Korson smiled at Mary Clark, one of the ice cream stand’s regular customers before ducking back inside to make the dish — an M&M Flurry made with twist ice cream and not mixed too much.
She makes sure to smile at every customer, even the regulars like Clark who know Korson and her family haven’t had much to smile about lately. She carries the mantle of customer service because it’s what her mother, Carol Popp, would have done.
Popp, who owned the ice cream stand for the past 28 seasons with her husband, Ray, died Aug. 25. The 75-year-old northern Michigan native operated the stand with pride, often working seven days a week to ensure her customers were happy.
Thousands of customers were greeted during the decades by Popp’s smile and curly gray hair framed by the restaurant’s service windows.
Above the window, taped under a list of prices, still hangs a reminder from Popp to her employees to treat each customer with respect. She insisted that everybody, whether a local or a tourist, be treated with respect.

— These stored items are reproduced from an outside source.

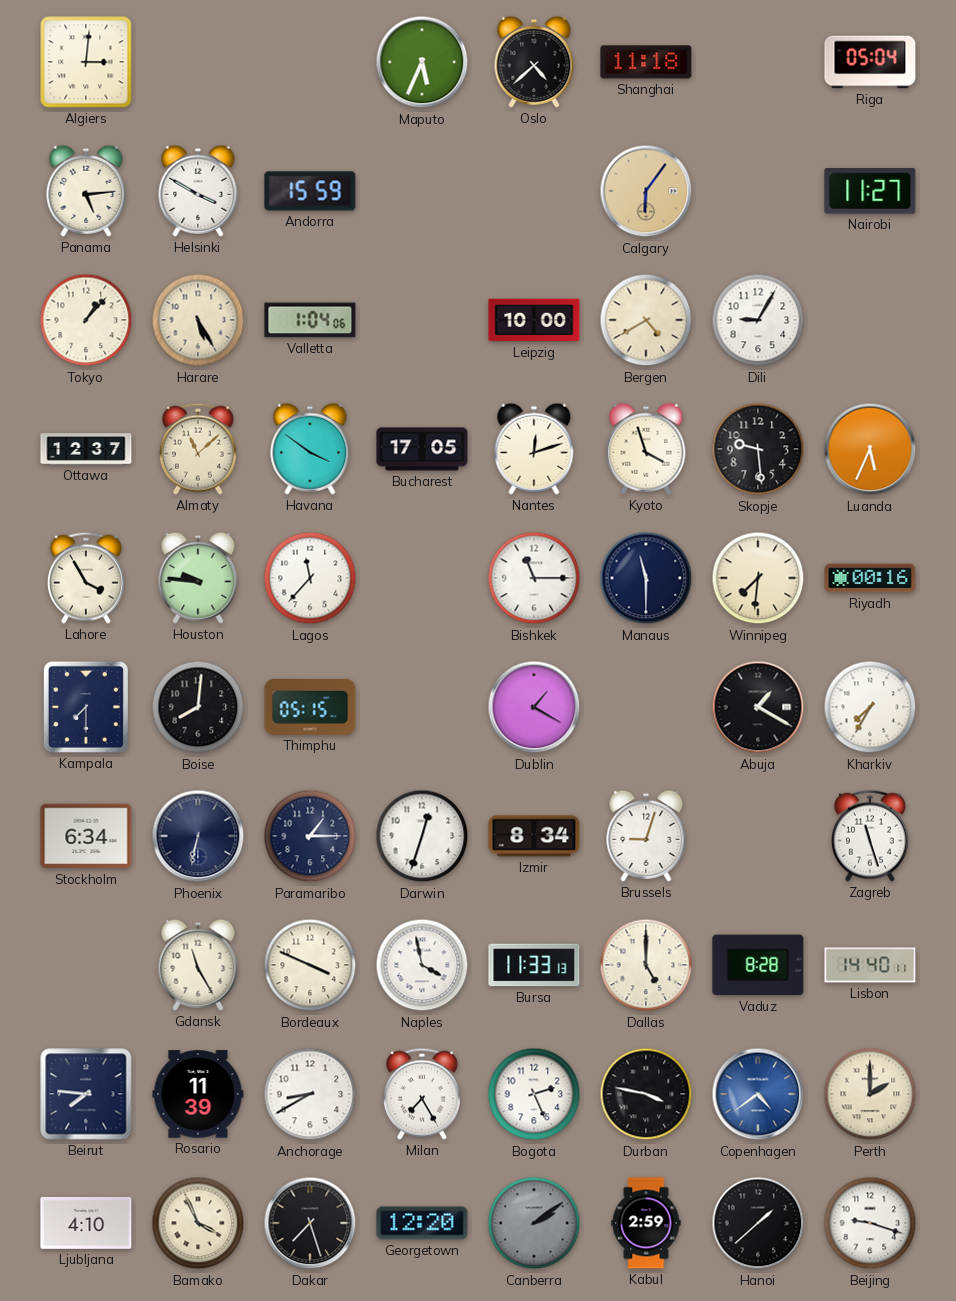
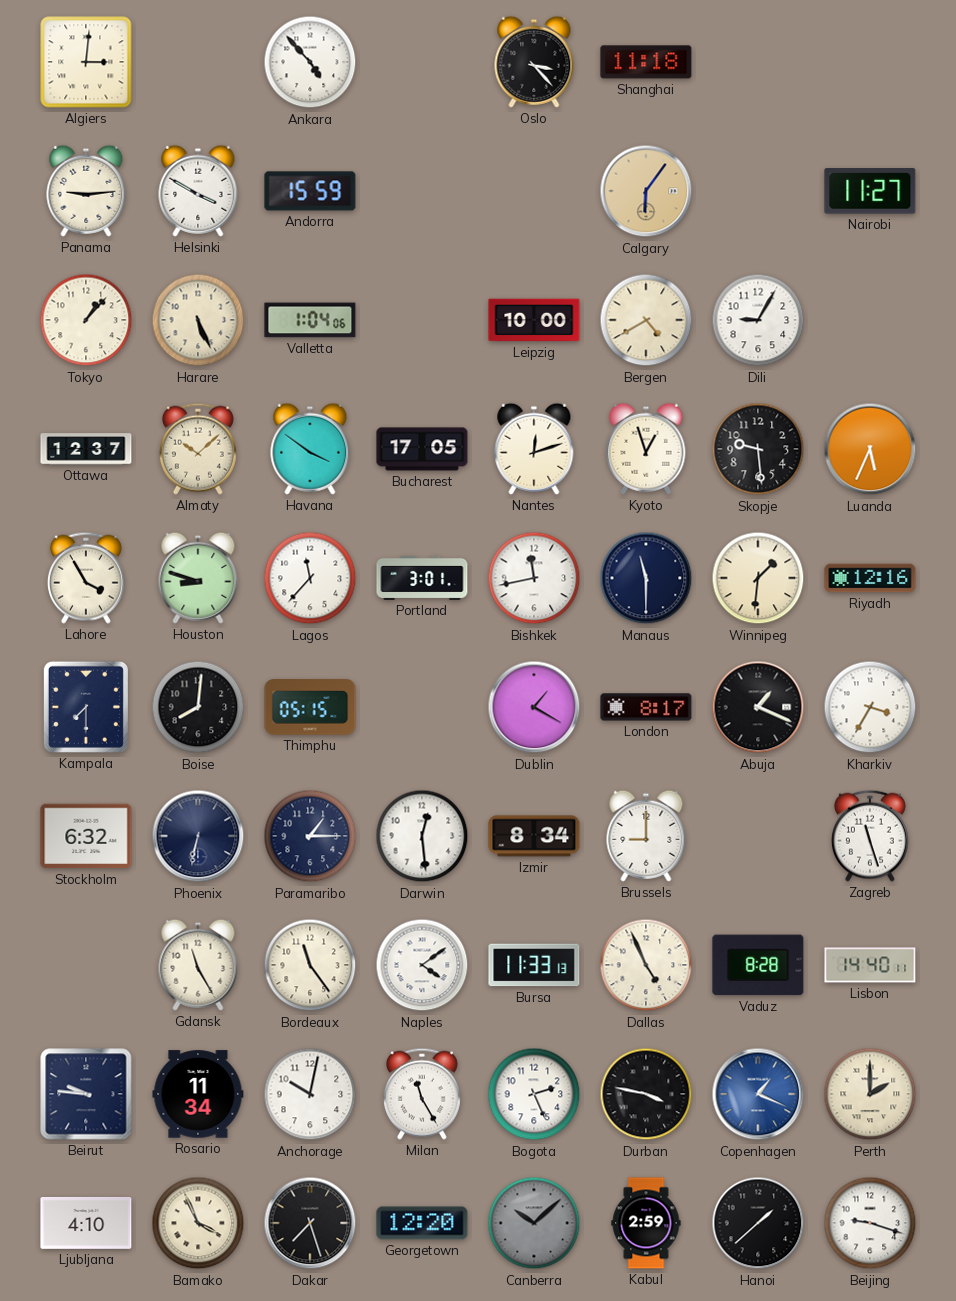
Ankara: none -> 4:53
Maputo: 5:34 -> none
Oslo: 4:38 -> 3:23
Riga: 05:04 -> none
Panama: 5:14 -> 9:14
Harare: 5:25 -> 5:26
Almaty: 11:08 -> 10:08
Kyoto: 3:57 -> 12:57
Houston: 9:46 -> 8:48
Portland: none -> 3:01
Bishkek: 11:15 -> 11:43
Winnipeg: 7:31 -> 1:31
Riyadh: 00:16 -> 12:16
London: none -> 8:17
Abuja: 1:20 -> 1:19
Kharkiv: 7:35 -> 3:35
Stockholm: 6:34 -> 6:32
Darwin: 12:33 -> 12:29
Brussels: 9:03 -> 9:00
Bordeaux: 3:49 -> 11:24
Naples: 3:58 -> 4:09
Dallas: 5:00 -> 4:56
Beirut: 7:46 -> 9:46
Rosario: 11:39 -> 11:34
Anchorage: 8:40 -> 10:02
Milan: 7:25 -> 11:25
Copenhagen: 4:39 -> 1:19
Canberra: 2:09 -> 10:08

“Every customer is entitled to a smile,” the paper reads.
“She wanted everybody to be treated the same,” Korson said. “Everybody gets the same service.”
It is service that the Popp family intends to continue for the foreseeable future because it’s what Carol would have wanted, said Stacey Popp.
Stacey, Korson and their siblings and children have committed to help their father continue to operate the landmark ice cream stand for at least one more year. For nearly three decades, it has had few employees who weren’t family.